Fall 2017 courses
AST 380E Radiative Processes & Radiative Transfer
Prof. Volker Bromm, MW 2-3:30 pm. This course will develop the fundamental equations of how radiation interacts with matter in astrophysical systems. Students will be introduced to the key principles behind synchrotron, bremsstrahlung and Compton emission, thus providing the foundation to many cutting-edge phenomena in astronomy.
AST 381 Physics of Compact Objects
Prof. Pawan Kumar, TTH 9:30 – 11:00am. How do stars die, and what are the stellar remnants left behind? This course will cover the astrophysics of white dwarfs, neutron stars, and black holes. This involves Einstein’s general relativistic description of strong gravitational fields, and a discussion of the properties of matter, radiation, and magnetic fields at extreme densities. How can we compute the structure of these compact objects?
AST 381 Planetary Astrophysics
Prof. Adam Kraus, TTH 11:00am – 12:30pm. The course will survey our rapidly developing knowledge of exo-planetary systems, and what their architecture and statistics can tell us about planet formation. What are the basic physical principles involved? And what are the key observational techniques? How can we assess the potential habitability of select exoplanets, such as the recently discovered planet Proxima b?

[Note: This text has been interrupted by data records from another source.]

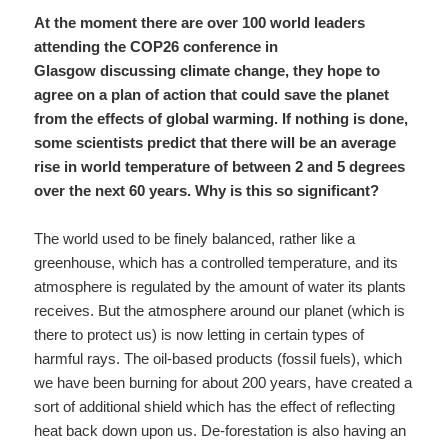
At the moment there are over 100 world leaders
attending the COP26 conference in
Glasgow discussing climate change, they hope to
agree on a plan of action that could save the planet
from the effects of global warming. If nothing is done,
some scientists predict that there will be an average
rise in world temperature of between 2 and 5 degrees
over the next 60 years. Why is this so significant?
The world used to be finely balanced, rather like a
greenhouse, which has a controlled temperature, and its
atmosphere is regulated by the amount of water its plants
receives. But the atmosphere around our planet (which is
there to protect us) is now letting in certain types of
harmful rays. The oil-based products (fossil fuels), which
we have been burning for about 200 years, have created a
sort of additional shield which has the effect of reflecting
heat back down upon us. De-forestation is also having an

AST 386 Galaxy Evolution at High-Redshift
Prof. Caitlin Casey, MW 9:30 – 11:00am. This course provides a survey of the key properties of galaxies at early cosmic epochs, and addresses the cosmological pathways for their formation. Students will learn the physical principles that govern their structure and evolution, and the strategies to observe them with cutting-edge telescopes and facilities.

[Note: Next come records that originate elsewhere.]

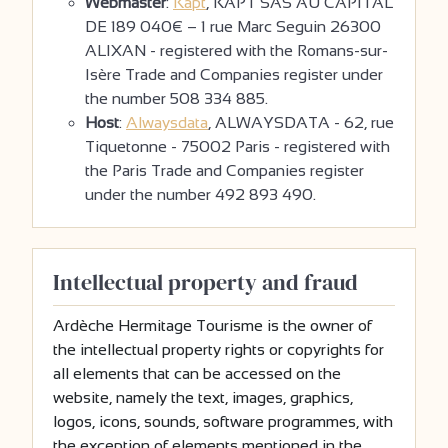
Webmaster
:
Kapt
, KAPT SAS AU CAPITAL
DE 189 040€ – 1 rue Marc Seguin 26300
ALIXAN - registered with the Romans-sur-
Isère Trade and Companies register under
the number 508 334 885.
Host
:
Alwaysdata
, ALWAYSDATA - 62, rue
Tiquetonne - 75002 Paris - registered with
the Paris Trade and Companies register
under the number 492 893 490.
Intellectual property and fraud
Ardèche Hermitage Tourisme is the owner of
the intellectual property rights or copyrights for
all elements that can be accessed on the
website, namely the text, images, graphics,
logos, icons, sounds, software programmes, with
the exception of elements mentioned in the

AST 392J Astronomical Instrumentation
Prof. John Lacy, TTH 11am-12:30pm. This course will provide a hands-on introduction into cuting-edge astronomical instrumentation. Students will learn both the underlying principles, and will receive real-life laboratory exposure to instrument building.
Spring 2018 courses
AST 381C Gravitational Dynamics
Prof. Mike Boylan-Kolchin. How does gravity govern the motion of large numbers of bodies in astronomical settings? This course will develop the powerful techniques to tackle the dynamics of such large-N systems of stars or galaxies. It will also cover the collective behavior of dark matter particles. What are the emerging equilibrium solutions? How can non-equilibrium situations be addressed? What are the stability properties of self-gravitating systems?

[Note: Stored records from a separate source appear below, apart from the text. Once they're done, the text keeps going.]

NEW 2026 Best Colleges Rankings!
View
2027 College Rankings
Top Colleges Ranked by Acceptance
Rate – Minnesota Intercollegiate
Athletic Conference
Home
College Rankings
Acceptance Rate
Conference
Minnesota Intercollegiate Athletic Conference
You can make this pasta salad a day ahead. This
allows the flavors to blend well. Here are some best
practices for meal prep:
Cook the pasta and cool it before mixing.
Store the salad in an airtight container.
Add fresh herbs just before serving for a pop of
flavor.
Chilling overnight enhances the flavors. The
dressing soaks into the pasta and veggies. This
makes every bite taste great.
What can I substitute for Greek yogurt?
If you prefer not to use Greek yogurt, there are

AST 383 Astronomical Data Analysis
Prof. Milos Milosavljevic. This course will survey the emerging field of “Big Data”, as it applies to astronomy. What are the key algorithms and computational strategies? How can novel approaches enable astronomers to get on top of the huge data sets generated by ongoing and planned survey projects?
AST 383D Stellar Structure and Evolution
Prof. Don Winget. This course develops the fundamental theory of the structure of stars and their evolution. How are forces balanced inside a star? How is energy generated, transported and released from the surface? What governs the way that stars of different masses evolve? What are their eventual final fates? How can we compute this? And how can we observationally test our predictions?
AST 396C Elements of Cosmology
Prof. Paul Shapiro. What is the universe made of, and how does it evolve? This course develops our modern picture of cosmic structure and evolution, beginning in the primordial fireball, and leading to the formation of cosmological structures, such as galaxies, and clusters thereof. How do dark matter and dark energy drive the dynamics of cosmic expansion? What does the cosmic microwave background tell us about the initial conditions for galaxy formation? What is the landscape of cutting-edge observational probes and techniques?